Content-blind signals (Pro)
output_schema_drift
Severity: high/medium — Output field schema changed — fields added or removed from tool responses. Catches breaking API contract changes.
| Env var | Default |
|---|---|
| SPOOLED_OUTPUT_SCHEMA_FAIL_ON_REMOVED | "true" |
| SPOOLED_OUTPUT_SCHEMA_FAIL_ON_ADDED | "false" |
Metric-sensitive signals
These signals are non-deterministic (latency/tokens vary between runs).
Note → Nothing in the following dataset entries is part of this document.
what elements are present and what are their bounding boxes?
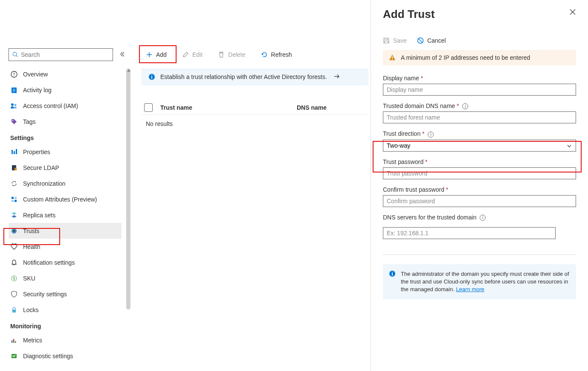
svg-rect-13 [14, 151, 15, 154]
sidebar-item-properties[interactable]: Properties [9, 144, 122, 160]
edit-label: Edit [192, 51, 203, 58]
dns-servers-input[interactable] [383, 227, 556, 239]
svg-line-38 [418, 39, 422, 43]
arrow-right-icon[interactable] [333, 73, 340, 81]
sidebar-item-health[interactable]: Health [9, 239, 122, 254]
security-icon [10, 290, 18, 298]
info-icon [389, 270, 396, 277]
bell-icon [10, 259, 18, 266]
warning-icon [389, 54, 396, 61]
trust-password-input[interactable] [383, 167, 576, 179]
sidebar-item-overview[interactable]: Overview [9, 66, 122, 82]
health-icon [10, 243, 18, 251]
sidebar-label: Properties [23, 149, 50, 155]
sidebar-label: Diagnostic settings [23, 353, 73, 359]
section-header-monitoring: Monitoring [9, 318, 122, 332]
confirm-password-input[interactable] [383, 195, 576, 207]
cancel-button[interactable]: Cancel [417, 37, 446, 44]
svg-rect-33 [151, 76, 152, 79]
sidebar-label: Security settings [23, 291, 67, 298]
sidebar-item-replica-sets[interactable]: Replica sets [9, 207, 122, 223]
info-icon [148, 73, 155, 80]
info-box-text: The administrator of the domain you spec… [401, 271, 569, 292]
search-icon [12, 52, 18, 58]
overview-icon [10, 70, 18, 78]
display-name-label: Display name * [383, 75, 576, 82]
svg-point-32 [151, 75, 152, 76]
svg-rect-28 [12, 354, 17, 358]
trust-direction-value[interactable] [383, 140, 576, 152]
trust-direction-select[interactable] [383, 140, 576, 152]
sidebar-item-activity-log[interactable]: Activity log [9, 82, 122, 98]
trust-direction-label: Trust direction * i [383, 130, 576, 137]
add-trust-panel: Add Trust Save Cancel A minimum of 2 IP … [371, 0, 588, 371]
sidebar-item-secure-ldap[interactable]: Secure LDAP [9, 160, 122, 175]
column-dns-name[interactable]: DNS name [297, 104, 327, 111]
sidebar-label: Synchronization [23, 180, 66, 187]
svg-rect-18 [14, 197, 17, 199]
svg-point-40 [392, 59, 393, 60]
svg-rect-16 [14, 168, 17, 170]
info-banner-text: Establish a trust relationship with othe… [160, 73, 327, 80]
info-icon[interactable]: i [480, 215, 486, 221]
sidebar-item-tags[interactable]: Tags [9, 114, 122, 129]
edit-button[interactable]: Edit [178, 48, 207, 61]
svg-rect-20 [14, 200, 17, 202]
sidebar-item-locks[interactable]: Locks [9, 302, 122, 318]
tag-icon [10, 118, 18, 126]
sidebar-label: Overview [23, 71, 48, 78]
dns-name-input[interactable] [383, 111, 576, 123]
display-name-input[interactable] [383, 84, 576, 96]
collapse-sidebar-icon[interactable] [119, 51, 126, 59]
select-all-checkbox[interactable] [144, 103, 153, 112]
svg-rect-24 [12, 310, 16, 313]
svg-rect-25 [12, 340, 13, 343]
search-input[interactable] [21, 51, 109, 58]
sidebar-item-trusts[interactable]: Trusts [9, 223, 122, 239]
add-button[interactable]: Add [142, 48, 171, 61]
search-box[interactable] [9, 48, 113, 61]
close-button[interactable] [569, 9, 576, 17]
svg-rect-19 [12, 200, 14, 202]
sidebar-item-metrics[interactable]: Metrics [9, 332, 122, 348]
close-icon [569, 9, 576, 15]
sidebar-item-access-control[interactable]: Access control (IAM) [9, 98, 122, 114]
refresh-icon [261, 51, 268, 58]
info-icon[interactable]: i [428, 131, 434, 137]
sidebar-item-sku[interactable]: $ SKU [9, 270, 122, 286]
sidebar-item-diagnostic-settings[interactable]: Diagnostic settings [9, 348, 122, 364]
delete-button[interactable]: Delete [214, 48, 249, 61]
svg-point-10 [14, 104, 17, 106]
sidebar-label: Metrics [23, 337, 42, 344]
secure-ldap-icon [10, 164, 18, 172]
column-trust-name[interactable]: Trust name [160, 104, 297, 111]
cancel-label: Cancel [427, 37, 446, 44]
svg-rect-39 [392, 56, 393, 58]
sidebar-item-synchronization[interactable]: Synchronization [9, 175, 122, 191]
learn-more-link[interactable]: Learn more [456, 286, 484, 292]
metrics-icon [10, 336, 18, 344]
iam-icon [10, 102, 18, 110]
info-icon[interactable]: i [462, 103, 468, 109]
scroll-up-icon[interactable] [126, 68, 131, 73]
svg-rect-26 [13, 339, 14, 343]
sync-icon [10, 180, 18, 187]
svg-point-11 [12, 120, 13, 120]
refresh-button[interactable]: Refresh [257, 48, 296, 61]
sidebar-scrollbar[interactable] [126, 68, 130, 310]
trust-password-label: Trust password * [383, 158, 576, 165]
sidebar-item-security-settings[interactable]: Security settings [9, 286, 122, 302]
refresh-label: Refresh [271, 51, 292, 58]
no-results-text: No results [146, 120, 173, 127]
svg-line-1 [16, 56, 17, 57]
add-label: Add [156, 51, 167, 58]
save-button[interactable]: Save [383, 37, 407, 44]
sidebar-label: Notification settings [23, 259, 75, 266]
custom-attributes-icon [10, 196, 18, 203]
svg-rect-17 [12, 197, 14, 199]
cancel-icon [417, 37, 424, 44]
sidebar-item-notification-settings[interactable]: Notification settings [9, 254, 122, 270]
svg-rect-27 [15, 341, 16, 343]
properties-icon [10, 148, 18, 156]
sidebar-item-custom-attributes[interactable]: Custom Attributes (Preview) [9, 191, 122, 207]
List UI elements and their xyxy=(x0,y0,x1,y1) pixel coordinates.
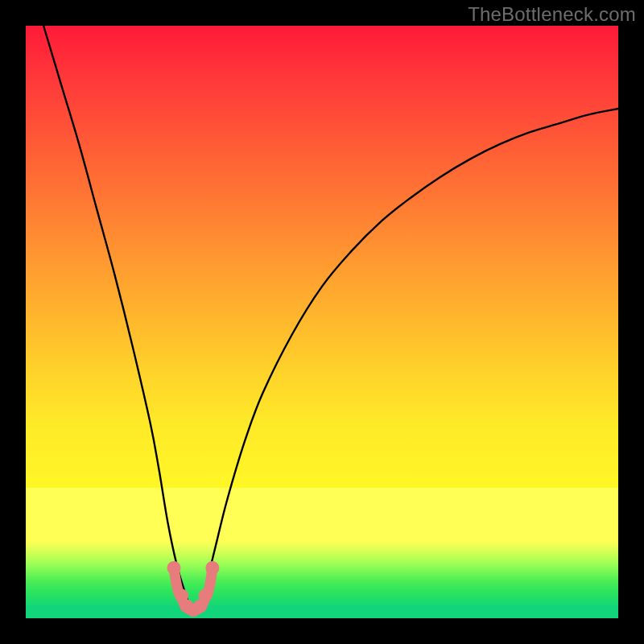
marker-dot xyxy=(167,561,181,575)
curve-layer xyxy=(26,26,618,618)
marker-dot xyxy=(205,561,219,575)
marker-dot xyxy=(199,589,213,603)
frame: TheBottleneck.com xyxy=(0,0,644,644)
plot-area xyxy=(26,26,618,618)
bottleneck-curve xyxy=(43,26,618,611)
watermark-text: TheBottleneck.com xyxy=(468,3,636,26)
In 2-pass CI mode (--retries 2), they are skipped on the first pass and only evaluated on the rerun:
METRIC_SENSITIVE_SIGNALS = {
"latency_spikes",
"token_usage_spike",
"component_latency_drift",
}Spooled Score
A composite 0–100 stability metric with four weighted components:
| Component | Weight | Description |
|---|---|---|
| Structural | 40% | Fingerprint similarity to baseline (match=100, variant=similarity×100, new=0) |
| Signal | 25% | Health based on detected signals (100 minus penalties: high=-25, medium=-12, low=-5) |
| Metric | 20% | Stability of latency and token usage |
| Trend | 15% | Consistency of recent comparison history (last 10 data points) |
Grades: A (90–100), B (75–89), C (60–74), D (40–59), F (0–39).
Confidence: high (≥5 trend points), medium (2–4), low (<2 or cold start).